*REQUIRED ACTION*:
Repeat what the lines below say, word for word, and skip every image.

─── DATA PROVIDED

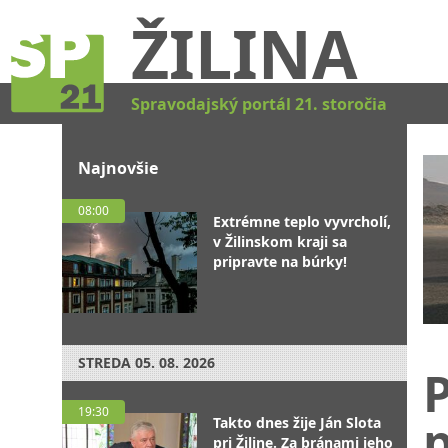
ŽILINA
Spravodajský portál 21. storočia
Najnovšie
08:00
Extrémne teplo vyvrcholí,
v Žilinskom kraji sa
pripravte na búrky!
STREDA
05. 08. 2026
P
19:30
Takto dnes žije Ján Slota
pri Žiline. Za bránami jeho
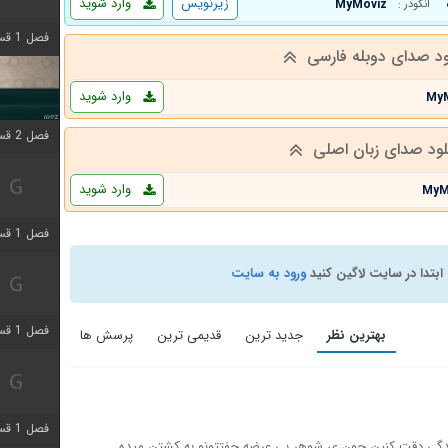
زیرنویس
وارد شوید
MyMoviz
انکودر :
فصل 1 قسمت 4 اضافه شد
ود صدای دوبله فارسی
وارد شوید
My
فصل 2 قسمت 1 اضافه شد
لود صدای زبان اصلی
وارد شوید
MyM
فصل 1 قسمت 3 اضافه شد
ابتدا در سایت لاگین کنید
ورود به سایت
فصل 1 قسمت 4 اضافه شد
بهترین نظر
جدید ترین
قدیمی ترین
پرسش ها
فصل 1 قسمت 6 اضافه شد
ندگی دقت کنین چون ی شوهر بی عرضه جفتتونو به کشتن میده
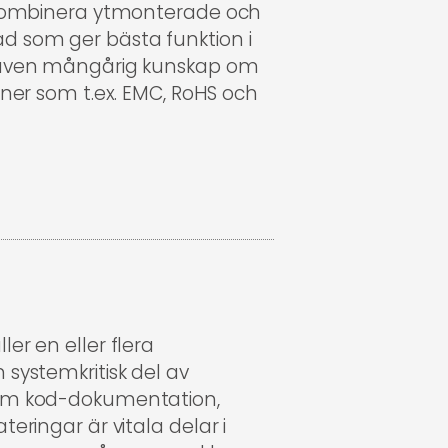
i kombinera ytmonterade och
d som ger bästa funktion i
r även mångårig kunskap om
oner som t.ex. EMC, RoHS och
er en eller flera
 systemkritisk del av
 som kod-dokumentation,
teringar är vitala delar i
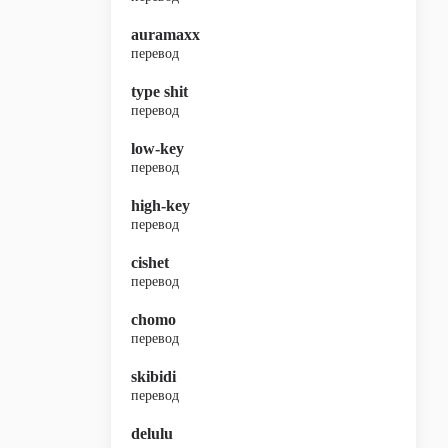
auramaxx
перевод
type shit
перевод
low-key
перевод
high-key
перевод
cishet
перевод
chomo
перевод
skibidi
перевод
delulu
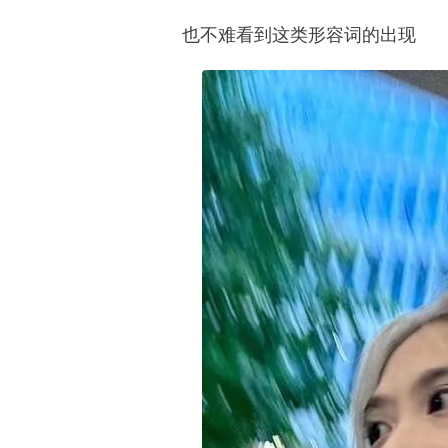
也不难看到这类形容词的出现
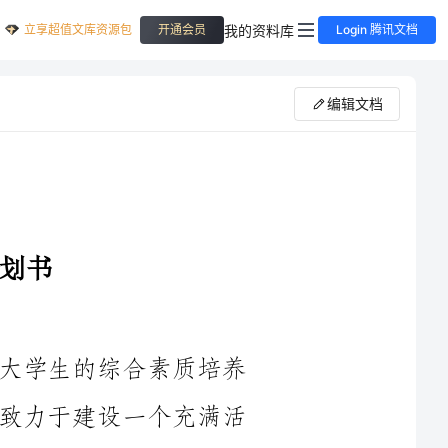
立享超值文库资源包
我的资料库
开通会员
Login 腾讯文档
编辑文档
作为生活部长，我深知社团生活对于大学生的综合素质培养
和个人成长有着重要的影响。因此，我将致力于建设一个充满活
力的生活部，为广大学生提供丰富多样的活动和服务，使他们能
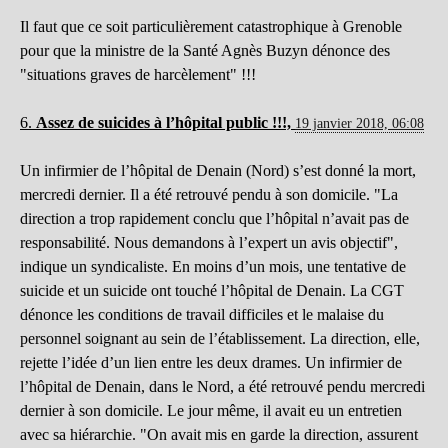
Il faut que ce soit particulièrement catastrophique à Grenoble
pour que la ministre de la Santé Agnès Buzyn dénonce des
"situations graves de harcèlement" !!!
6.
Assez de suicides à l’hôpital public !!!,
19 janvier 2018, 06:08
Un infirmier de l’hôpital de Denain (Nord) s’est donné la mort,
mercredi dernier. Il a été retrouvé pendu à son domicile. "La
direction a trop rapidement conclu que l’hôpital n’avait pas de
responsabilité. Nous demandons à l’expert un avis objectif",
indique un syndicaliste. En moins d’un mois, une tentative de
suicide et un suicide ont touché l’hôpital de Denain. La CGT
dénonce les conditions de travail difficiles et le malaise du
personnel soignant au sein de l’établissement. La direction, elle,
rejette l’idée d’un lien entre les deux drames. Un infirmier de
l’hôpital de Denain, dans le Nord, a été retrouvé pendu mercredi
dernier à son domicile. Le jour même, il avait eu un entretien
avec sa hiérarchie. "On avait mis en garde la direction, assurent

──────

*TASK SOLUTION*:
ŽILINA
Spravodajský portál 21. storočia
Najnovšie
08:00
Extrémne teplo vyvrcholí,
v Žilinskom kraji sa
pripravte na búrky!
STREDA
05. 08. 2026
P
19:30
Takto dnes žije Ján Slota
pri Žiline. Za bránami jeho
زیرنویس
وارد شوید
MyMoviz
انکودر :
فصل 1 قسمت 4 اضافه شد
ود صدای دوبله فارسی
وارد شوید
My
فصل 2 قسمت 1 اضافه شد
لود صدای زبان اصلی
وارد شوید
MyM
فصل 1 قسمت 3 اضافه شد
ابتدا در سایت لاگین کنید
ورود به سایت
فصل 1 قسمت 4 اضافه شد
بهترین نظر
جدید ترین
قدیمی ترین
پرسش ها
فصل 1 قسمت 6 اضافه شد
ندگی دقت کنین چون ی شوهر بی عرضه جفتتونو به کشتن میده
i kombinera ytmonterade och
d som ger bästa funktion i
r även mångårig kunskap om
oner som t.ex. EMC, RoHS och
er en eller flera
 systemkritisk del av
 som kod-dokumentation,
teringar är vitala delar i
auramaxx
перевод
type shit
перевод
low-key
перевод
high-key
перевод
cishet
перевод
chomo
перевод
skibidi
перевод
delulu
也不难看到这类形容词的出现
立享超值文库资源包
我的资料库
开通会员
Login 腾讯文档
编辑文档
作为生活部长，我深知社团生活对于大学生的综合素质培养
和个人成长有着重要的影响。因此，我将致力于建设一个充满活
力的生活部，为广大学生提供丰富多样的活动和服务，使他们能
Il faut que ce soit particulièrement catastrophique à Grenoble
pour que la ministre de la Santé Agnès Buzyn dénonce des
"situations graves de harcèlement" !!!
6.
Assez de suicides à l’hôpital public !!!,
19 janvier 2018, 06:08
Un infirmier de l’hôpital de Denain (Nord) s’est donné la mort,
mercredi dernier. Il a été retrouvé pendu à son domicile. "La
direction a trop rapidement conclu que l’hôpital n’avait pas de
responsabilité. Nous demandons à l’expert un avis objectif",
indique un syndicaliste. En moins d’un mois, une tentative de
suicide et un suicide ont touché l’hôpital de Denain. La CGT
dénonce les conditions de travail difficiles et le malaise du
personnel soignant au sein de l’établissement. La direction, elle,
rejette l’idée d’un lien entre les deux drames. Un infirmier de
l’hôpital de Denain, dans le Nord, a été retrouvé pendu mercredi
dernier à son domicile. Le jour même, il avait eu un entretien
avec sa hiérarchie. "On avait mis en garde la direction, assurent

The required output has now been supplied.